もちろんまだまだ地方には、今日の食糧や飲み水に飢えている人々も大勢いるのですが、先述の時代に乗る人々には、それなりのストレスがあるようです。


今日も、タクシーに乗ると、運転手さんが、
「日本人はすごいね。なんと言っても、細かい。精密・緻密な精神を持ってる」
といきなり日本賛美を連打し始めました。「そうだろ? 俺ね、日本のテレビ番組が好きでさ、しょっちゅう見てるんだけど、番組の作り方ひとつとっても、精密だよね。そうだろ? 自動車とか、工業製品もそうだけど、なんでもかんでもよく考えて、上手に作ってるよね。そうだろ?」
といちいち「そうだろ?」とはさむ癖のある、おしゃべりなおっちゃん。


「中国は、だめだね。以前から、なんでも“没办法(しょうがない)”“差不多(こんなもんでしょ)”で済ませていたけど、最近じゃあ、“无所谓(どうでもいい)”って放棄しちゃう。それじゃだめだよね。そうだろ? どうでもいいって精神じゃあ、いつまで経っても日本には追いつけないと俺は思ってるよ。そうだろ? なあ、日本人、そうだろ?」


先達て行った海外ブランドのビールを扱うレストランのオーナーは、欧州暮らしが長く、中国にいること自体がストレスなのだと、延々二時間聞かされました。日本人にも昔、「欧米では…」「欧米では…」といちいち引き合いに出すイケスカナイ輩がおりましたが、今、中国に飛び火しています。そのオーナーは、日本のサービス精神に学ぼうと、きめ細かい接客教育に余念がなく、実に研究熱心。相当なお金持ちですが、店に出るときは、ブランド品は一切身につけず、貴金属の類もすべて外し、お客様より一段下から見上げる姿勢に徹しています。その一方で、ヨーロッパの「店と客は対等な関係にある」というスタイルも大好きなようで、「私はヨーロッパ式の方が楽なんですけどね」と言っていました。確かになぁ。グッチもエルメスカルティエも、「あんたにそれは似合わない!」とはっきり言いそうだものね。でも、EUの経済危機で最近はそうも言ってられないのかな。


そのレストラン、内装がとてもシックで、クラシカルな雰囲気がステキだったので、「お金かけてますね。インテリアを見ただけでも姿勢がわかりますよ」と言ったら、始まっちゃいました、自慢話が。「ちょっとアンティークに見える家具を特注しているんですよ。
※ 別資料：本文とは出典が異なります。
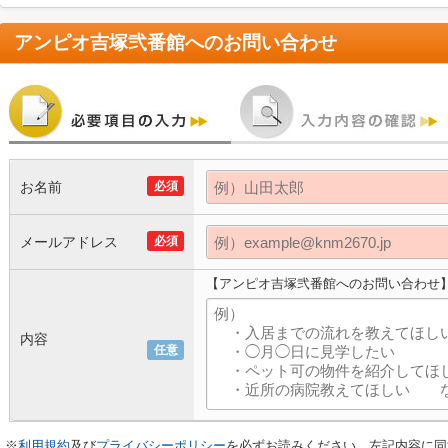
アンピオ吉塚弐番館
へのお問い合わせ
お名前
必須
メールアドレス
必須
【アンピオ吉塚弐番館へのお問い合わせ
内容
任意
※
利用規約
及び
プライバシーポリシー
を必ずお読みください。左記内容に同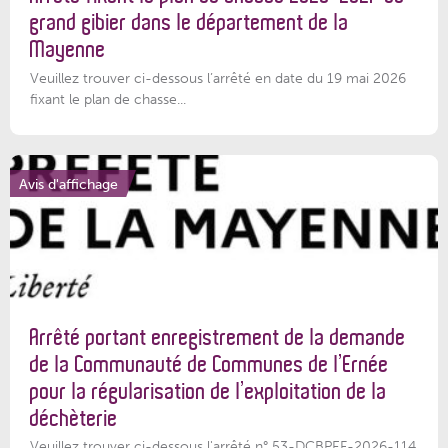
grand gibier dans le département de la
Mayenne
Veuillez trouver ci-dessous l’arrêté en date du 19 mai 2026
fixant le plan de chasse...
Avis d'affichage
Arrêté portant enregistrement de la demande
de la Communauté de Communes de l’Ernée
pour la régularisation de l’exploitation de la
déchèterie
Veuillez trouver ci-dessous l'arrêté n° 53-DCBPEF-2026-114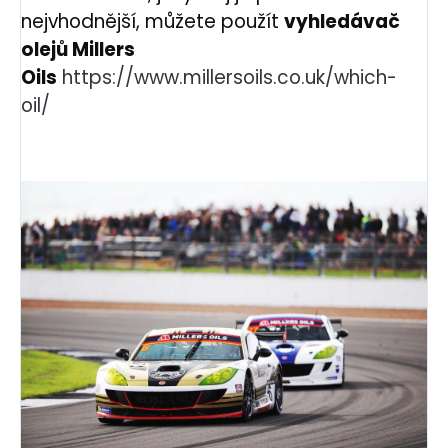
nejvhodnější, můžete použít
vyhledávač
olejů Millers
Oils
https://www.millersoils.co.uk/which-
oil/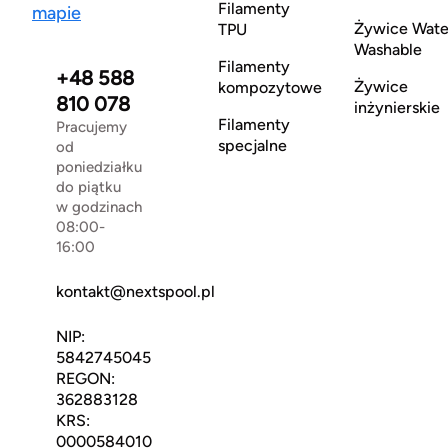
Filamenty
mapie
Żywice Wate
TPU
Washable
Filamenty
+48 588
Żywice
kompozytowe
810 078
inżynierskie
Filamenty
Pracujemy
specjalne
od
poniedziałku
do piątku
w godzinach
08:00-
16:00
kontakt@nextspool.pl
NIP:
5842745045
REGON:
362883128
KRS:
0000584010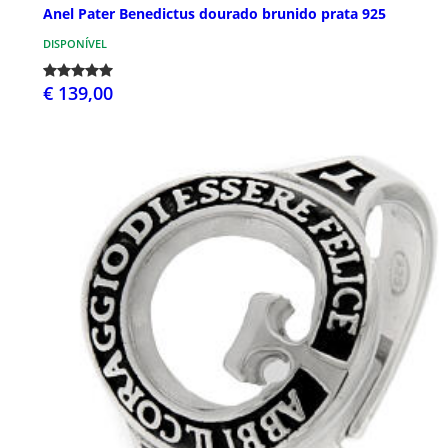
Anel Pater Benedictus dourado brunido prata 925
DISPONÍVEL
€ 139,00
本物のアンティークじゃないけど、5年経っても、10年経っても、変わらないっていうのが大事。でも、中国人でそれを理解できる人は少ないの。早くあっちに“帰りたい”って思っちゃう」。


正直言うと、この手の話はイラッとします。私とあなたをいっしょにするな、と思っちゃうんですよね。私は決して中国に世直しのために来ているわけではないけれど、中国人が中国人を批判することには大きな抵抗があります。何かと言うと「愛国心」という言葉を持ち出すくせに、そう言っている彼ら自身が、完全に中国を見放しているというところが、嫌なのです。今日のタクシードライバーの彼も然り。「そうだろ?」は単に彼の口癖なのかもしれませんが、日本人の私に対して「そうだろ?」と何度も念を押すのは、自分と普通の中国人は違う、ということを強調したいからなのではないか、と勘ぐってしまうのです。


先進国に追いつきたい中央政府と、先進国に憧れ中国に愛想をつかす国民達。それを憂い、今日もイラッとする日本人。政府も国民も、そして私も、どうしたらいいのか、わからなくなっているようですね。